Increasing and sustaining a higher average hydrogen partial pressure enhances a hydroprocessing unit's capability to run heavier feed. In the case of a gas oil hydrotreater where the feed blend is limited to 50% HVGO and 50% LVGO under prior art conditions, the percentage of HVGO could be increased (nominally) to 60%. In summary, the increase in higher hydrogen partial pressure would allow the refiner to increase the concentration of “heavier” feed at similar unit conditions (ie; charge rate would not change, reactor temperature would not change).
Overall unit yield (stripper bottoms/feed) can also increase due to an increase in hydrogen partial pressure. Olefinic saturation will increase as a result of increased hydrogen availability and fewer cracking reactions will take place (as a result of increased hydrogen partial pressure, less reactor temperature will be required). As a result, overall distillate production will increase.
An increase in hydrogen partial pressure will also improve jet and diesel fuel quality. Cetane number can improve by about 1-2 numbers, and aniline point will improve by about 5-10 F.
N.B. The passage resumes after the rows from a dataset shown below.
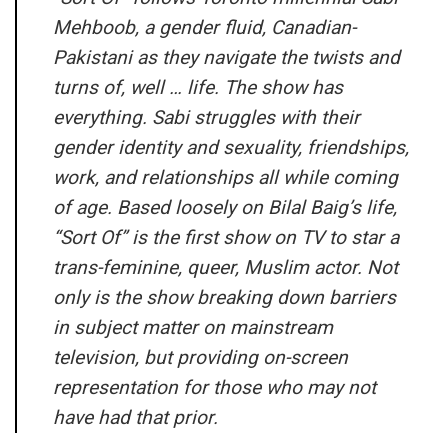
Mehboob, a gender fluid, Canadian-
Pakistani as they navigate the twists and
turns of, well … life. The show has
everything. Sabi struggles with their
gender identity and sexuality, friendships,
work, and relationships all while coming
of age. Based loosely on Bilal Baig’s life,
“Sort Of” is the first show on TV to star a
trans-feminine, queer, Muslim actor. Not
only is the show breaking down barriers
in subject matter on mainstream
television, but providing on-screen
representation for those who may not
have had that prior.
For a gas oil hydrotreater unit processing 25,000 BPD, a reduction in reactor temperature of 24 degrees Fahrenheit over a three year run, could conserve up to 121 billion BTUs over a three year catalyst run. This corresponds to a significant energy savings.
Although the present invention has been described in terms of specific embodiments, it is anticipated that alterations and modifications thereof will no doubt become apparent to those skilled in the art. It is therefore intended that the following claims be interpreted as covering all alterations and modifications that fall within the true spirit and scope of the invention.